Physical characteristics
- Source: a flat in the Santa Margarita Mountains
- • coordinates: 33°27′38″N 117°22′28″W﻿ / ﻿33.46056°N 117.37444°W
- • elevation: 2,440 ft (740 m)
- Mouth: confluence with San Mateo Creek
- • coordinates: 33°28′24″N 117°27′57″W﻿ / ﻿33.47333°N 117.46583°W
- • elevation: 453 ft (138 m)
- Length: 8 mi (13 km)
- • location: Pacific Ocean

Basin features
- • right: Cold Spring Canyon Creek

= Devil Canyon Creek =

Devil Canyon Creek is a stream or arroyo, tributary to San Mateo Creek, in the Santa Margarita Mountains; all but its first and last part are within the Cleveland National Forest in San Diego County, California.
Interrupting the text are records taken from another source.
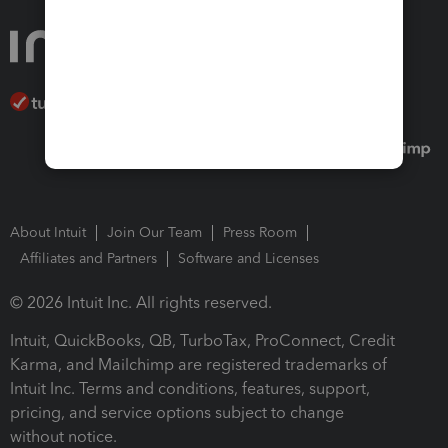
About Intuit
Join Our Team
Press Room
Affiliates and Partners
Software and Licenses
© 2026 Intuit Inc. All rights reserved.
Intuit, QuickBooks, QB, TurboTax, ProConnect, Credit
Karma, and Mailchimp are registered trademarks of
Intuit Inc. Terms and conditions, features, support,
pricing, and service options subject to change
without notice.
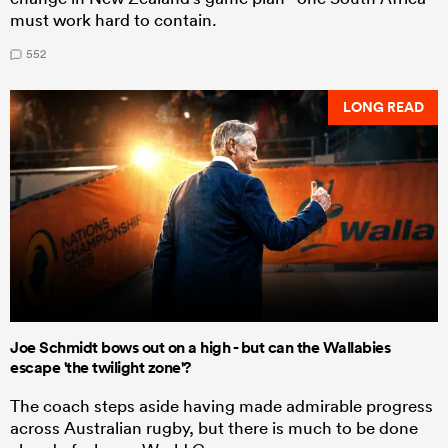
must work hard to contain.
552
LONG READ
Joe Schmidt bows out on a high - but can the Wallabies
escape 'the twilight zone'?
The coach steps aside having made admirable progress
across Australian rugby, but there is much to be done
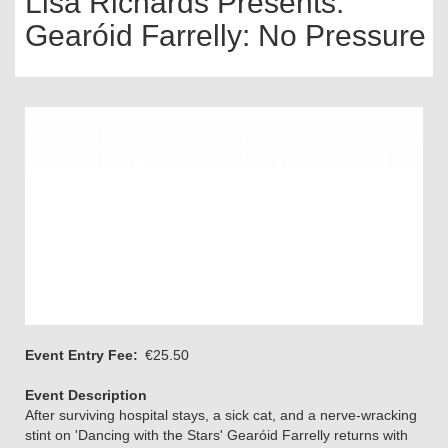
Lisa Richards Presents:
Gearóid Farrelly: No Pressure
Event Entry Fee
€25.50
Event Description
After surviving hospital stays, a sick cat, and a nerve-wracking
stint on 'Dancing with the Stars' Gearóid Farrelly returns with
Its source is at an altitude of 2440 feet on a flat private land in the Santa Margarita Mountains. It flows southwestward before turning down into the canyon and the San Mateo Wilderness, then northward 2 miles before turning westward toward its confluence in San Mateo Canyon with San Mateo Creek at an elevation of 453 feet. The last half mile of the creek before this confluence is outside the National Forest boundary, and within the Camp Pendleton Marine Corps Base. Devil Canyon has one named tributary, Cold Spring Canyon Creek, draining the Santa Margarita Mountains north of the Devil Canyon watershed; Cold Spring Canyon Creek enters it from the right about a mile and half above the confluence of Devil Canyon Creek with San Mateo Creek.